Accessibility and diversity statements have always had a place on my syllabus, but I confess they have often been on the backburner once grading and paper comments started rolling in from my students’ first assignment each quarter, taking up my time and thoughts. Until Spring 2020. Not only did remote learning promise to present new difficulties and barriers for students’ learning, but I had to come to terms like I never had before with just how impossible it is for me, one person, to anticipate all those barriers. The world was too chaotic and unstable, and what was uppermost in all our minds one week would change drastically the next, as would our individual experiences as humans with diverse minds and bodies. I was also faced with the increased difficulty of making genuine human connections with my students through a screen, something I will never be fully comfortable with. Accessibility and diversity statements on a syllabus can only go so far to address either of these problems, but they were a start.
I changed both statements so they began with expressing my intent behind them:
- “It is my intent that students from all diverse backgrounds and perspectives be well-served by this course, that students’ learning needs be addressed both in and out of class, and that the diversity that students bring to this class be viewed as a resource, strength and benefit.”
- “It is important to me that this course be accessible to all students.”
I also attempted to make it as clear as possible that I was offering not only legally mandated accommodations, but any reasonable accommodations, and that I invited ongoing conversations about improving the effectiveness of my course.
This year was also the year that I found myself endlessly thinking about my own diversity and accessibility policies. While in the past they were present in my mind at the beginning of each quarter, now I discussed and compared them with colleagues throughout the year. I brought them up in class whenever it seemed relevant. I checked in with individual students more frequently than usual by email and in office hours. Recalling my own past as an anxious undergrad afraid to ask for the things I needed, I actively sought out ways to make it clearer that I actually meant what I said in my own policies and that anyone was welcome and encouraged to take advantage of them.
Over the past 18 months, I’m not the only one who has seen more students displaying more symptoms of stress and anxiety than ever before. I found myself recommending our university’s support services more often than ever. In my syllabus each quarter, I wanted students to know up front that mental and emotional health is the priority, so I shifted my syllabus again and spelled it out for them more explicitly: “If something that comes up in class causes you mental distress, please do whatever you need to do to be comfortable—feel free to take a break and come back, or to leave class totally.” This was the first year in which my students actually took advantage of that policy. More students withdrew from my class. More students took a leave of absence for a quarter or more. More students requested extensions on their assignments. More students took an incomplete or came close to it. I don’t consider any of this a failure; quite the reverse. It means the flexibility and humanity I was trying to offer them through these shifts in language and access statements was reaching them and was being taken seriously.

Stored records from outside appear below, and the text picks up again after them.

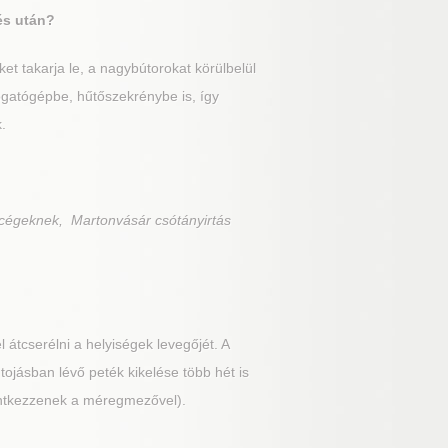
és után?
t takarja le, a nagybútorokat körülbelül
ogatógépbe, hűtőszekrénybe is, így
.
 cégeknek, Martonvásár csótányirtás
l átcserélni a helyiségek levegőjét. A
 tojásban lévő peték kikelése több hét is
érintkezzenek a méregmezővel).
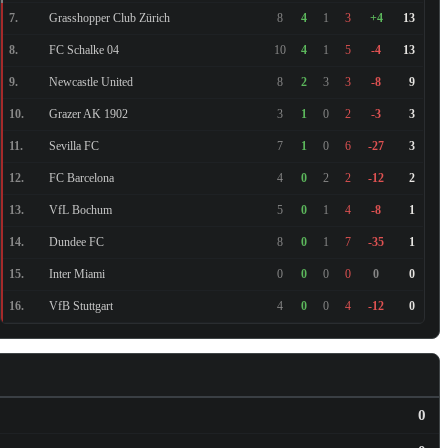
Grasshopper Club Zürich
7.
8
4
1
3
+4
13
FC Schalke 04
8.
10
4
1
5
-4
13
Newcastle United
9.
8
2
3
3
-8
9
Grazer AK 1902
10.
3
1
0
2
-3
3
Sevilla FC
11.
7
1
0
6
-27
3
FC Barcelona
12.
4
0
2
2
-12
2
VfL Bochum
13.
5
0
1
4
-8
1
Dundee FC
14.
8
0
1
7
-35
1
Inter Miami
15.
0
0
0
0
0
0
VfB Stuttgart
16.
4
0
0
4
-12
0
0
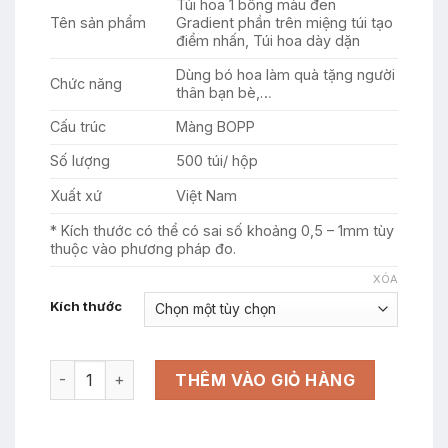
Túi hoa 1 bông màu đen
từ
Tên sản phẩm
Gradient phần trên miệng túi tạo
150.000 ₫
điểm nhấn, Túi hoa dày dặn
đến
Dùng bó hoa làm quà tặng người
160.000 ₫
Chức năng
thân bạn bè,…
Cấu trúc
Màng BOPP
Số lượng
500 túi/ hộp
Xuất xứ
Việt Nam
* Kích thước có thể có sai số khoảng 0,5 – 1mm tùy
thuộc vào phương pháp đo.
XÓA
Kích thước
Túi hoa 1 bông màu đen Gradient phần trên miệng túi t
THÊM VÀO GIỎ HÀNG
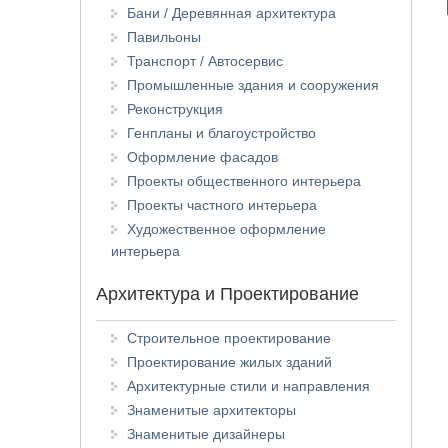
Бани / Деревянная архитектура
Павильоны
Транспорт / Автосервис
Промышленные здания и сооружения
Реконструкция
Генпланы и благоустройство
Оформление фасадов
Проекты общественного интерьера
Проекты частного интерьера
Художественное оформление
интерьера
Архитектура и Проектирование
Строительное проектирование
Проектирование жилых зданий
Архитектурные стили и направления
Знаменитые архитекторы
Знаменитые дизайнеры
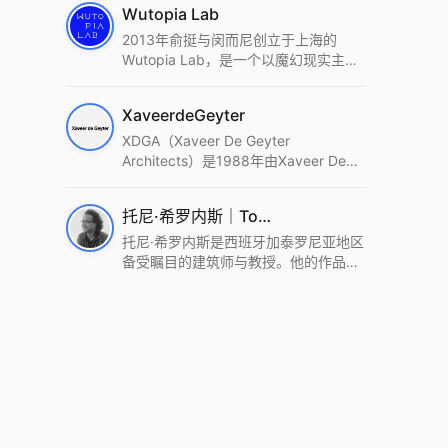
Wutopia Lab
2013年俞挺与闵而尼创立于上海的
Wutopia Lab，是一个以魔幻现实主
义，创造日常奇迹的全球本地化先锋建
筑设计事务所。Wutopia Lab以复杂系
XaveerdeGeyter
统这种新的思维范式为基础，以上海性
和生活性为介入设计的原点，以建筑为
XDGA（Xaveer De Geyter
工具，从而推动建筑学和社会学进步。
Architects）是1988年由Xaveer De
Wutopia Lab曾在2022 The Plan
Geyter在布鲁塞尔和巴黎创立的建筑、
Award中获Honourable Mention，在
城市与景观设计事务所。事务所以其激
托尼·希罗内斯｜Toni Gironès
2022 DFA中获Merit,2021 Architizer
进的设计方法、多元的专业团队和国际
A+ Firm Awards中获Special
化的作品著称，曾获密斯·凡·德罗奖、
托尼·希罗内斯是西班牙加泰罗尼亚地区
Mention：Best Young Firm，2020 IF
Bigmat奖等多项重要奖项。XDGA主张
备受瞩目的建筑师与教授。他的作品深
Design Award，入选2017、2019、
建筑不是固定功能或解决问题，而是开
深植根于当地环境，擅长运用本土材料
2021年度《安邸AD》AD100榜单，
启场地的潜在可能，处理不确定性，容
与可持续策略，创造性地处理边界、光
2018年Archdaily评选的a selection of
纳多样且未预见的生活场景。其作品涵
线与中间空间的过渡，以此提升空间的
the world’s best Architects，以及
盖文化、教育、居住、商业等多种类
可居住性。其代表作如塞罗巨石陵墓文
Architectural Record 评选的Design
型，遍布欧洲及全球。
化服务空间、巴达洛纳35住宅等，都体
Vanguard，是2018年度唯一入选的中
现了对场地历史的尊重与现代的转译，
国事务所。
展现出一种诗意的、缓慢的建筑叙事。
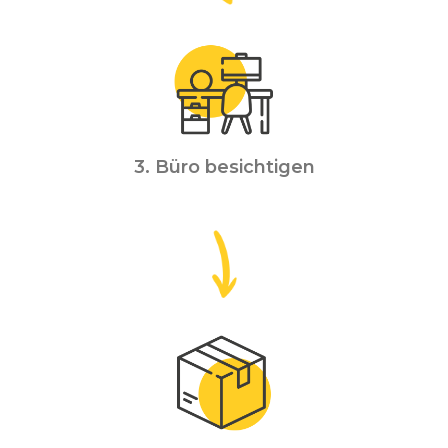
3. Büro besichtigen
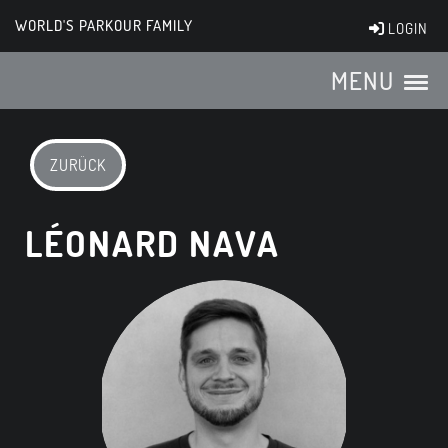
WORLD'S PARKOUR FAMILY
LOGIN
MENU
ZURÜCK
LÉONARD NAVA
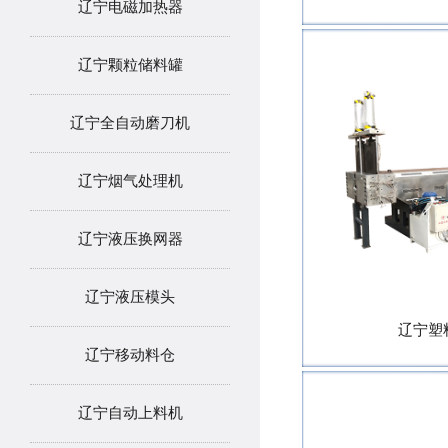
辽宁电磁加热器
辽宁颗粒储料罐
辽宁全自动磨刀机
辽宁烟气处理机
辽宁液压换网器
辽宁液压模头
辽宁塑
辽宁移动料仓
辽宁自动上料机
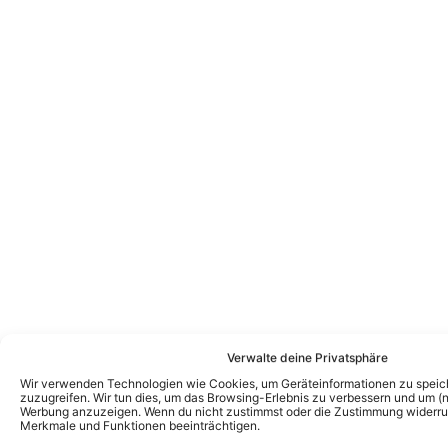
Verwalte deine Privatsphäre
Wir verwenden Technologien wie Cookies, um Geräteinformationen zu speic
zuzugreifen. Wir tun dies, um das Browsing-Erlebnis zu verbessern und um (ni
Werbung anzuzeigen. Wenn du nicht zustimmst oder die Zustimmung widerruf
Merkmale und Funktionen beeinträchtigen.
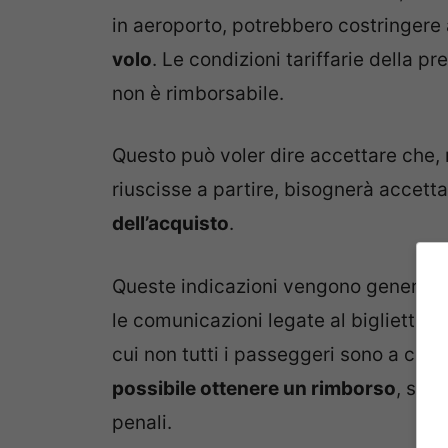
in aeroporto, potrebbero costringere
volo
. Le condizioni tariffarie della p
non è rimborsabile.
Questo può voler dire accettare che, n
riuscisse a partire, bisognerà accett
dell’acquisto
.
Queste indicazioni vengono generalme
le comunicazioni legate al biglietto,
cui non tutti i passeggeri sono a cono
possibile ottenere un rimborso
, sep
penali.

“More students took an incomplete or came close to it. I don’t consider any of this a failure; quite the reverse. It means the flexibility and humanity I was trying to offer them through these shifts in language and access statements was reaching them and was being taken seriously.“
Additions to syllabus:
It is my intent that students from all diverse backgrounds and perspectives be well-served by this course, that students’ learning needs be addressed both in and out of class, and that the diversity that students bring to this class be viewed as a resource, strength and benefit. It is my intent to present materials and activities that are respectful of diversity: gender, sexuality, disability, age, socioeconomic status, ethnicity, race, and culture. Your suggestions are encouraged and appreciated. Please let me know ways to improve the effectiveness of the course for you personally or for other students or student groups. In addition, if any of our class meetings conflict with your religious events, please let me know so that we can make arrangements for you. If something that comes up in class causes you mental distress, please do whatever you need to do to be comfortable—feel free to take a break and come back, or to leave class totally. If you choose to leave class, please send me an email so that we can check in.
It is important to me that this course be accessible to all students. If you require any accommodations for this course, please provide me with a copy of your Accommodation Determination Letter (provided to you by the Student Disability Services office). If you have a documented disability (or think you may have a disability) and, as a result, need an accommodation to participate in class, complete course requirements, or benefit from the University’s programs or services, you are encouraged to contact Student Disability Services as soon as possible. Please contact the office at [contact info redacted]. The presence of an accommodation will have no effect on your grade.
It is especially important to me to make reasonable accommodations for anyone who needs them. Any information you choose to share with me is completely voluntary. It will be used to help me make this quarter go as smoothly as possible. I want to help you all participate fully in the course as much as I can.
If you have any other concerns about your ability to participate fully in the class or to meet the requirements, please discuss them with me as soon as possible.
Elizabeth Fiedler, PhD, Writing Specialist. University of Chicago.
Instructor of undergraduate academic writing seminars in the Humanities Core. She has been teaching writing for 11 years and also has a background in language acquisition pedagogy and a doctorate in Romance literature.